G.SKill is good. Make sure you get 8GB with a10.


----------



## Cilus (Apr 18, 2013)

Ya, get a single 8 GB module, not 4GB X 2. The later config will eliminate the chance of future Ram upgrade as most of the A55 motherboards come with only 2 ram slots.


----------



## zapout (Apr 18, 2013)

i don't think the system going to use more than 8gb of ram, plus two module will run in dual channel, which will run games better than a single module of ram.

source-
 *www.pugetsystems.com/labs/articles/Optimizing-AMD-Trinity-for-Budget-Gaming-173/


----------



## Nerevarine (Apr 18, 2013)

zapout said:


> guys, computer empire doesn't have "Asus F2A55-M LK2 PLUS" and both smc and computer empire suggested msi board,* to my knowledge msi is packing up from india,* is there any other good shop in nehru place for asus boards?
> and i also need an alternative to the above board, in case, if i couldn't find it.
> Asrock was good but the Asus one was better.



wait .. what ?


----------



## zapout (Apr 18, 2013)

^^they are going to provide after sale service through taiwan, and continue to sell their products in india.
check ur pm


----------



## harshilsharma63 (Apr 18, 2013)

zapout said:


> i don't think the system going to use more than 8gb of ram, plus two module will run in dual channel, which will run games better than a single module of ram.
> 
> source-
> Optimizing AMD Trinity for Budget Gaming - Puget Custom Computers


8 GB ram is highly recommended for an a10 5800k. The ram will be shared between the cpu and IGP, and the IGP alone can sometimes utilize 4GB ram. SO keeping 8GB ram means that 4GB for system and 4 GB for IGP. If you never ever want to upgrade the ram, then you may go for 2x 4GB modules.


----------



## Sainatarajan (Apr 18, 2013)

And 1600 Mhz speed would be even better.(correct me if I am wrong).


----------



## Myth (Apr 18, 2013)

I think 1866 is the sweet spot for a10 5800k.


----------



## harshilsharma63 (Apr 18, 2013)

Myth said:


> I think 1866 is the sweet spot for a10 5800k.

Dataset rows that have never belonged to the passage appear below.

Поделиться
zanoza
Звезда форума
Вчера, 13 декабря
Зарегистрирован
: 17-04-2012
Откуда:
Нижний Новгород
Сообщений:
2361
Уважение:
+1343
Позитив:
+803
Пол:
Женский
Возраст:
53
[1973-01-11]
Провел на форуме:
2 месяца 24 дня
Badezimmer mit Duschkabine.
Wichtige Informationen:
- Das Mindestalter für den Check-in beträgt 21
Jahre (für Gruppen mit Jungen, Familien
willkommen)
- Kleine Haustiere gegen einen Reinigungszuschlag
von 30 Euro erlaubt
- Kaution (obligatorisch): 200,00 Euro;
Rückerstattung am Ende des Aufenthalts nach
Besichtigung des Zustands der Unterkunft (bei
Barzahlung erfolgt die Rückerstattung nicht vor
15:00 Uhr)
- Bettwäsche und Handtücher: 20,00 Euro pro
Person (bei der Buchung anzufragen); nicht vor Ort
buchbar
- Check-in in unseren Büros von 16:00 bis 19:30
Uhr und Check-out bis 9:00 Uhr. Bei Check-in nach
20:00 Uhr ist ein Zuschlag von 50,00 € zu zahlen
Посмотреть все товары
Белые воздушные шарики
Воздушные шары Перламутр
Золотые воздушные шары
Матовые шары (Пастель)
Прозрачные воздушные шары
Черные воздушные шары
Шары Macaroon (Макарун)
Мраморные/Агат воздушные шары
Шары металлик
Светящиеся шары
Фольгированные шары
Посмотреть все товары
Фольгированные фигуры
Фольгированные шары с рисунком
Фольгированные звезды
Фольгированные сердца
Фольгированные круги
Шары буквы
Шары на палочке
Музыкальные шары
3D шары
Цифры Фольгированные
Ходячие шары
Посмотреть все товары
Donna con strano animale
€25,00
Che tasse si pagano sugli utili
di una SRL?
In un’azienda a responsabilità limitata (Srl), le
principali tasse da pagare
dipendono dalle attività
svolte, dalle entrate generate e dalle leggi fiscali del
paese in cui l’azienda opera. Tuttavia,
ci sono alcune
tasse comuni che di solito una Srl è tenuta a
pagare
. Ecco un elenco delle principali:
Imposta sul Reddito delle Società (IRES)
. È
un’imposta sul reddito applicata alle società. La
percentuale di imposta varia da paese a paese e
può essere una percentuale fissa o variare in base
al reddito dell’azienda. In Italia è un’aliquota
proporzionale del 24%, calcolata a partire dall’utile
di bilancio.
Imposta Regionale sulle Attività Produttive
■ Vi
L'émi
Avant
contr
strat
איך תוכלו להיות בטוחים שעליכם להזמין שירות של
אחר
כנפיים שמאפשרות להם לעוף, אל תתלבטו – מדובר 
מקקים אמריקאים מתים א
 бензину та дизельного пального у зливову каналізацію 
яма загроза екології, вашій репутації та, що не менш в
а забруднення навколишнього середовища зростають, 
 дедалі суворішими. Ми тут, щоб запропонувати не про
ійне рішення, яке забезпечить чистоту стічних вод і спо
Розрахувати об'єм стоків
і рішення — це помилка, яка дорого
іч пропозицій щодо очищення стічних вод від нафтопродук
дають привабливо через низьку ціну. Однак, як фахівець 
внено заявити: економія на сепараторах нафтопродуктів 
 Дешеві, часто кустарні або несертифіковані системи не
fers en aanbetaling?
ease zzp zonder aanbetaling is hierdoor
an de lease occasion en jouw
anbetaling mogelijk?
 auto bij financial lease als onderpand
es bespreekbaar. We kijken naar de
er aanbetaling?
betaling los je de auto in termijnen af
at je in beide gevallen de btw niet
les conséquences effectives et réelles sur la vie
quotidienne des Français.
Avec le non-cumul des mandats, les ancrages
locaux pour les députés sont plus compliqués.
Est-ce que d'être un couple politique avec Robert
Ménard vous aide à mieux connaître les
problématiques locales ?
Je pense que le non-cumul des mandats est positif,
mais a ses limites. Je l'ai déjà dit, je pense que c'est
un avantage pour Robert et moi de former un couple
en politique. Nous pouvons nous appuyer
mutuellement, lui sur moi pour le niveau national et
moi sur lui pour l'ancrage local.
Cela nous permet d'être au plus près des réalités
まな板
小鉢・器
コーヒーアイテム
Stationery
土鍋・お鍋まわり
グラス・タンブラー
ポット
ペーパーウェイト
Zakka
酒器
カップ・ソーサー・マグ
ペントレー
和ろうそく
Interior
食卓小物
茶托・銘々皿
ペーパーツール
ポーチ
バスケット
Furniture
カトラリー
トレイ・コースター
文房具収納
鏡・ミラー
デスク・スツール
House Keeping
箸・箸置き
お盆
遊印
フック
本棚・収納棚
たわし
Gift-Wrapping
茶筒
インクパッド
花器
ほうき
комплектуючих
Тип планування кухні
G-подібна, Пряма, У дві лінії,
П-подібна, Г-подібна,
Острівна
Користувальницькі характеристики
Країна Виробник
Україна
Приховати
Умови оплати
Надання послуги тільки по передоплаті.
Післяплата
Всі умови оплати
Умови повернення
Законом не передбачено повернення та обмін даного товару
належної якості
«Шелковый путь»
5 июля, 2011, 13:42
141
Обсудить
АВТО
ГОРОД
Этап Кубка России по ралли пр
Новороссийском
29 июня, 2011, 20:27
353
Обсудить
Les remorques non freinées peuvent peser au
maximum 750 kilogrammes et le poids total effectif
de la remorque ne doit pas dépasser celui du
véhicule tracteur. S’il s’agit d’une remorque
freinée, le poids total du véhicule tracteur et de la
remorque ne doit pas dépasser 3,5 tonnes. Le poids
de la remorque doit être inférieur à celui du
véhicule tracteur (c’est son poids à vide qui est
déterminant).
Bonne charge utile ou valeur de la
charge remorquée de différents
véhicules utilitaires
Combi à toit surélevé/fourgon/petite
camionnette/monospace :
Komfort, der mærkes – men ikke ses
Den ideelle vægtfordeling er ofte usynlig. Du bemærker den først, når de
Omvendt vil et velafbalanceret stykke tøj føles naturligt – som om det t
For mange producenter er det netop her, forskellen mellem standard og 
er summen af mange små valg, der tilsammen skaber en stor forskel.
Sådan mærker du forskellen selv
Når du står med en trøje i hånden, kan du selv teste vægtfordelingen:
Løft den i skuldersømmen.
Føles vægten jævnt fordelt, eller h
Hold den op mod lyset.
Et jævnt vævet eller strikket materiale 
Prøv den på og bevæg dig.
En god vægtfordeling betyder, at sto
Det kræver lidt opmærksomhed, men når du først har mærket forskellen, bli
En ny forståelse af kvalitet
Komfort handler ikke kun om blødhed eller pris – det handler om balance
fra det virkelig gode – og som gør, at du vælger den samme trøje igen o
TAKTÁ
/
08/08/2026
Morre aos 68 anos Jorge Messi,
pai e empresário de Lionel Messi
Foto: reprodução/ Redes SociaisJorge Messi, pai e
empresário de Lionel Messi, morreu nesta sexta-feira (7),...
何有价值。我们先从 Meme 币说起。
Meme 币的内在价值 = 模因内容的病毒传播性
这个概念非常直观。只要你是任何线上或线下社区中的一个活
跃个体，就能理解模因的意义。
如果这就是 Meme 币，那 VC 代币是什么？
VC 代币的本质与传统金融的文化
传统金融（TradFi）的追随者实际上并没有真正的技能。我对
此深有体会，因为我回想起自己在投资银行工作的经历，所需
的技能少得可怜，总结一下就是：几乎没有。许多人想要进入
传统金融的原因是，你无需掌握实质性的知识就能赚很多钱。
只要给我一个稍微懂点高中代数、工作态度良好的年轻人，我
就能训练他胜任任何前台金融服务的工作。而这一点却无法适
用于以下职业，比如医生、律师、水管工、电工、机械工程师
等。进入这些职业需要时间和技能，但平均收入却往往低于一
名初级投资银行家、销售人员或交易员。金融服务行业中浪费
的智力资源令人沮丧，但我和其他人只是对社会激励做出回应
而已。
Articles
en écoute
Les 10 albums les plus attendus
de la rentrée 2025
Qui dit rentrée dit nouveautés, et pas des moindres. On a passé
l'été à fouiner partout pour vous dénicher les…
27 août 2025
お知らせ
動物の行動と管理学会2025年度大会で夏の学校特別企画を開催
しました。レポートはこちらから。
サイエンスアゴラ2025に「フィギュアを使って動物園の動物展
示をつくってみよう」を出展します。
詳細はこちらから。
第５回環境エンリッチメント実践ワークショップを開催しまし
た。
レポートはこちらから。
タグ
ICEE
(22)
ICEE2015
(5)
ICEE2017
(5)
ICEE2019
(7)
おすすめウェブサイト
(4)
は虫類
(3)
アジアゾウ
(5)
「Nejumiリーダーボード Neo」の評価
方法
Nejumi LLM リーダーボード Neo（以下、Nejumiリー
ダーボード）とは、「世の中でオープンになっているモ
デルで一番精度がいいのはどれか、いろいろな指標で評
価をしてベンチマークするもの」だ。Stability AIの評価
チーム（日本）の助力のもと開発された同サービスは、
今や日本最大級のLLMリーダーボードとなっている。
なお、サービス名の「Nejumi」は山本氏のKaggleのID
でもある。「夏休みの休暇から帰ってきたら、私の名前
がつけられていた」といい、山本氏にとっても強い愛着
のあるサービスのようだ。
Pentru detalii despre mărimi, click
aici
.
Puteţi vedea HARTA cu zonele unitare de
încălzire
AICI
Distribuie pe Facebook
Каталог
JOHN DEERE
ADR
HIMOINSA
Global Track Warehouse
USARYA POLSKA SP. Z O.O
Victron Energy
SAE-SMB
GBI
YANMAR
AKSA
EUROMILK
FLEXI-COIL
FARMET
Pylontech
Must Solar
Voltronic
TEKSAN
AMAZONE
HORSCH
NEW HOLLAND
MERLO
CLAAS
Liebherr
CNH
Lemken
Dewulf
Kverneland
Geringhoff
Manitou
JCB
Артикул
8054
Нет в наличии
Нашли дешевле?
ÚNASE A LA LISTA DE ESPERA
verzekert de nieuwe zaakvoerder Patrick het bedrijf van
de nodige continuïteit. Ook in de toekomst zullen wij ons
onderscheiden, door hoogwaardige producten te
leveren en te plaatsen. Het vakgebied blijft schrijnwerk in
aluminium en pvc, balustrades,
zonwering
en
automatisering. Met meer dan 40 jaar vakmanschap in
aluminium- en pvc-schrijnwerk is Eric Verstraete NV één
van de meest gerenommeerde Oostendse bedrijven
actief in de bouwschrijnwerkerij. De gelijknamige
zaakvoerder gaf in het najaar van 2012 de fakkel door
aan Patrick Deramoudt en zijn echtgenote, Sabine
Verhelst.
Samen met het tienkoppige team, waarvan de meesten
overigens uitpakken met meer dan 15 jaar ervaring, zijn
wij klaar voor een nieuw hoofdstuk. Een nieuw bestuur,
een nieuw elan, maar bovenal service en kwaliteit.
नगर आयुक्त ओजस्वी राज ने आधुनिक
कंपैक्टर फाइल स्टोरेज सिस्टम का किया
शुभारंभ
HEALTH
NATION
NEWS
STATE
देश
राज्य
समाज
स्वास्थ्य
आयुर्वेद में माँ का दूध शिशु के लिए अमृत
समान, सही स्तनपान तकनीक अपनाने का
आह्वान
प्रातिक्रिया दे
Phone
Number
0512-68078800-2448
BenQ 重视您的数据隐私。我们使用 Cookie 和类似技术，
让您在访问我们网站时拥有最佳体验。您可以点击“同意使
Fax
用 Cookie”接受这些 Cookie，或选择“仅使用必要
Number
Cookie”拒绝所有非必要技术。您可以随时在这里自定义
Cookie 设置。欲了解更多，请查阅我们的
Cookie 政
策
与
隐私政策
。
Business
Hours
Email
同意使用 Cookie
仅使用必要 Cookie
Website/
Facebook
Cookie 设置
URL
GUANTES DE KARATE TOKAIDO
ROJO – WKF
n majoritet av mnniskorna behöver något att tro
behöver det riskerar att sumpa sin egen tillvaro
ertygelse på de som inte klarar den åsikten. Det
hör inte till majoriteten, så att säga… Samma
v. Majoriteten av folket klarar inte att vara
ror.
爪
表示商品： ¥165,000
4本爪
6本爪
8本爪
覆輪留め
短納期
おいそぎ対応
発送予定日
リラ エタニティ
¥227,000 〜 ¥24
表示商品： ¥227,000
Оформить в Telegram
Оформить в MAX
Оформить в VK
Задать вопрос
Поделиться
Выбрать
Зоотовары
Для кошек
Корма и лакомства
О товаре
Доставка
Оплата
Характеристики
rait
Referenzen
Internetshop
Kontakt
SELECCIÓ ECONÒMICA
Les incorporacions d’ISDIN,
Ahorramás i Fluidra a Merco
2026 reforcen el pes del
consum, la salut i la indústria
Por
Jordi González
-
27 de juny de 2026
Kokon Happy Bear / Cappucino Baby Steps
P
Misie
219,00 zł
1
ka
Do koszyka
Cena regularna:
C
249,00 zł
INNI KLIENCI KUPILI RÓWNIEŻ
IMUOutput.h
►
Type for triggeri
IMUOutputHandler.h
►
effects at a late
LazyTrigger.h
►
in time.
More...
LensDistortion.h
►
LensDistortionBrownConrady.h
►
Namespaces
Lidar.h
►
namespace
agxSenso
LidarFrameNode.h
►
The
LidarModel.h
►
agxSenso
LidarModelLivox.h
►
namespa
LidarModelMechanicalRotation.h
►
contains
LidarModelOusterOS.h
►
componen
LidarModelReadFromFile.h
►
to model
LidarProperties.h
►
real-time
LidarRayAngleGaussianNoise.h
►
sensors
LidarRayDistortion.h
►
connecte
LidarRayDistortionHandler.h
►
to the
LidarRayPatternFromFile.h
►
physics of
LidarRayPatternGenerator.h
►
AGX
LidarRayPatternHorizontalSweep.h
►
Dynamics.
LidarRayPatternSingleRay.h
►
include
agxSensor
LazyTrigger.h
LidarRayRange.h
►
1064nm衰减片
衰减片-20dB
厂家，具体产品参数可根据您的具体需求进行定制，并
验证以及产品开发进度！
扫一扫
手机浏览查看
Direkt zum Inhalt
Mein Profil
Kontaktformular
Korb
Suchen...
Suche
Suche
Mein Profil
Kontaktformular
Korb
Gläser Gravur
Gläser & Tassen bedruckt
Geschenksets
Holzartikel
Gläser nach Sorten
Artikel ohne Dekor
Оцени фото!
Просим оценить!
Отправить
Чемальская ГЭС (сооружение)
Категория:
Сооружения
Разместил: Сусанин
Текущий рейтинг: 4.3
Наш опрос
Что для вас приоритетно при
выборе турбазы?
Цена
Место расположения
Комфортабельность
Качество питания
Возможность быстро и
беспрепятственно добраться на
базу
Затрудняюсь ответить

Better to get 1600MHz ripjawsX and overclock them.


----------



## zapout (Apr 18, 2013)

what is the price of 1866mhz ram stick??,
and how easy is to overclock 1600mhz ram to 1866mhz?
if its as easy as to just clicking and selecting in bios, then its ok with me, if i have to change voltage too then i might not do it.
plus there is the risk of damaging the ram with overclocking.


----------



## zapout (Apr 20, 2013)

thanks everybody for helping me out.
Finally got this system-
Amd a10 5800k
ASUS F2A55-M LK2 PLUS
corsair vengeance ddr3 8gb(4x2) 1600mhz, was unable to find gskill

no software is showing correct temperature of the cpu, only asus utility/bios is showing it correctly.


----------



## ASHISH65 (Apr 20, 2013)

install core temp and see the temps


----------



## zapout (Apr 20, 2013)

this is what core temp showed-


----------



## avinandan012 (Apr 21, 2013)

congrats! nice purchase.
could you please give the prices?


----------



## Sainatarajan (Apr 21, 2013)

OP , nice purchase .


----------



## zapout (Apr 21, 2013)

total damages 16858 Rupees.
cpu-7900, rams-4300(from computer empire)
mobo-4454 includes shipping from Bitfang

and for people planning to buy this mobo, they should know that it has only 4 sata port, this spec is wrong on most of sites.

temps according to asus utility-
*i414.photobucket.com/albums/pp225/borncrysis/Capture2.png


----------